Using ReaR as generic installer in the ReaR recovery system

Using ReaR as generic installer in the ReaR recovery system is in an experimental proof-of-concept and work-in-progress state.

Currently it works as proof-of-concept for SLES12-SP1 by using the rear20160121install RPM package from the openSUSE Build Service project "home:jsmeix" - but this is not yet in a state where it can be used under normal circumstances. One must be at least somewhat experienced in generic system installation with the plain SUSE installation system to use rear20160121install in its current state.

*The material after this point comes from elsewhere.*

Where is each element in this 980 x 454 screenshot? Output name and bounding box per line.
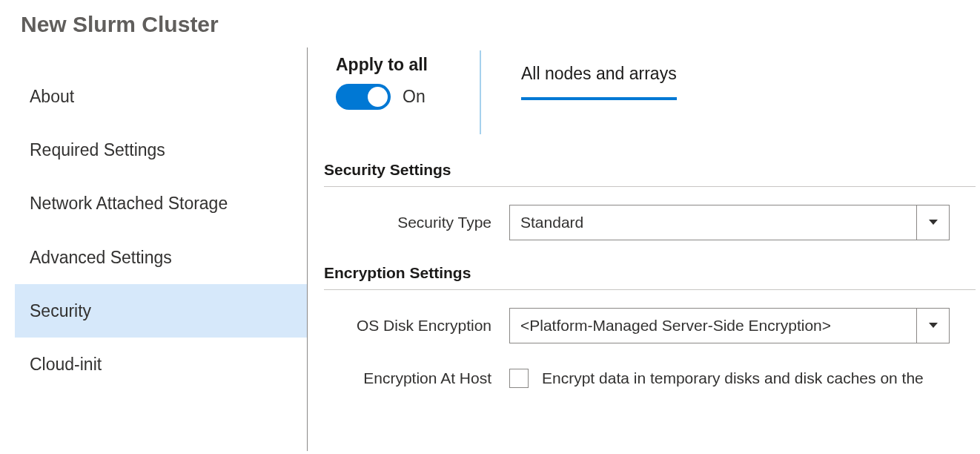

Using ReaR as generic installer in the plain SUSE installation system

Using ReaR as generic installer in the plain SUSE installation system is in an experimental proof-of-concept and work-in-progress state.

Currently it works as proof-of-concept for SLES12-SP1 by using the rear20160121install RPM package from the openSUSE Build Service project "home:jsmeix" - but this is not yet in a state where it can be used under normal circumstances. One must be at least somewhat experienced in generic system installation with the plain SUSE installation system to use rear20160121install in its current state.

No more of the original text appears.